In first 100 days, Trump kills record-breaking number of public protections in secret in huge corporate giveaways
April 27, 2017
One 100 days into his administration, President Donald Trump’s biggest accomplishment is having escalated the corrupt insider dealing he campaigned against. Trump, with the help of congressional Republicans, has used an obscure law called the Congressional Review Act to reward the GOP’s corporate backers with more than a dozen deregulatory giveaways.
“Trump has used the CRA an unprecedented 13 times to roll back broadband privacy standards, women’s health care protections, and other popular regulations that keep corporate predators, polluters, and profiteers in check,” said Lisa Gilbert, vice president of legislative affairs for Public Citizen.
Before this year, the CRA has been used only once.
“Remarkably, CRA resolutions are the only legislation of consequence Trump has signed – a telling indication of his administration’s priorities,” Gilbert said.
Amit Narang, regulatory policy advocate for Public Citizen’s Congress Watch Division, said Trump has little regard for the people who elected him to “drain the swamp” and stand up for workers.

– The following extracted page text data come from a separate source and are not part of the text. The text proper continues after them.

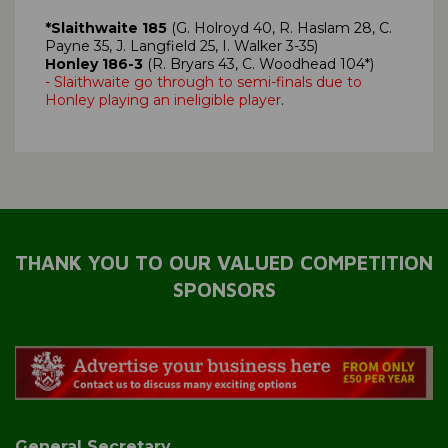
*Slaithwaite 185
(G. Holroyd 40, R. Haslam 28, C.
Payne 35, J. Langfield 25, I. Walker 3-35)
Honley 186-3
(R. Bryars 43, C. Woodhead 104*)
- Slaithwaite go through to semi-finals due to
Honley playing an ineligible player
.
THANK YOU TO OUR VALUED COMPETITION
SPONSORS
General Secretary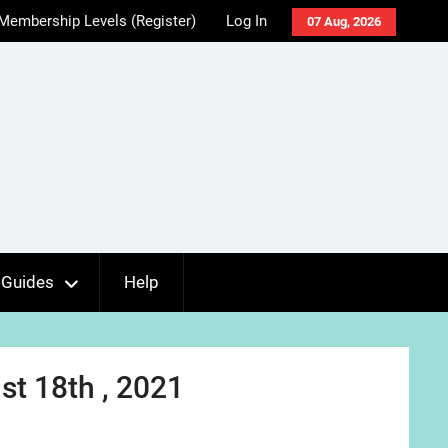
Membership Levels (Register)
Log In
07 Aug, 2026
Guides
Help
t 18th , 2021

“Instead, Trump is siding with executives at telecom giants like Comcast and Verizon who can now sell our Internet browsing history to the highest bidder, the CEOs of big oil and big coal companies who pollute our air and poison our rivers, and well-heeled federal contractors who cheat their workers out of honest paychecks and endanger them with unsafe workplaces,” Narang said.
Narang said Trump appears to recognize that these special favors for corporate interests are unpopular, having signed most of these resolutions behind closed doors – out of the view of the press and the public.

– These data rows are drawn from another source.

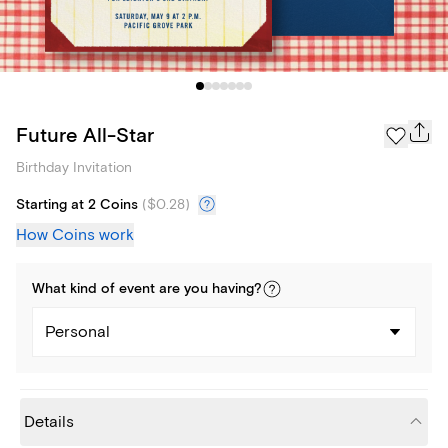
Future All-Star
Birthday Invitation
Starting at 2 Coins
(
$0.28
)
How Coins work
What kind of
event
are you
having
?
Personal
Details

“Trump, who craves the spotlight, has been desperate to highlight accomplishments as we have approached his administration’s 100-day mark,” Narang said. “By signing CRA resolutions under cover of darkness, Trump is implicitly acknowledging that he knows full well that repealing public protections won’t sit well with the public.”
If this pattern of deregulation continues, and it probably will, Trump’s next 100 days will see even more corporate giveaways.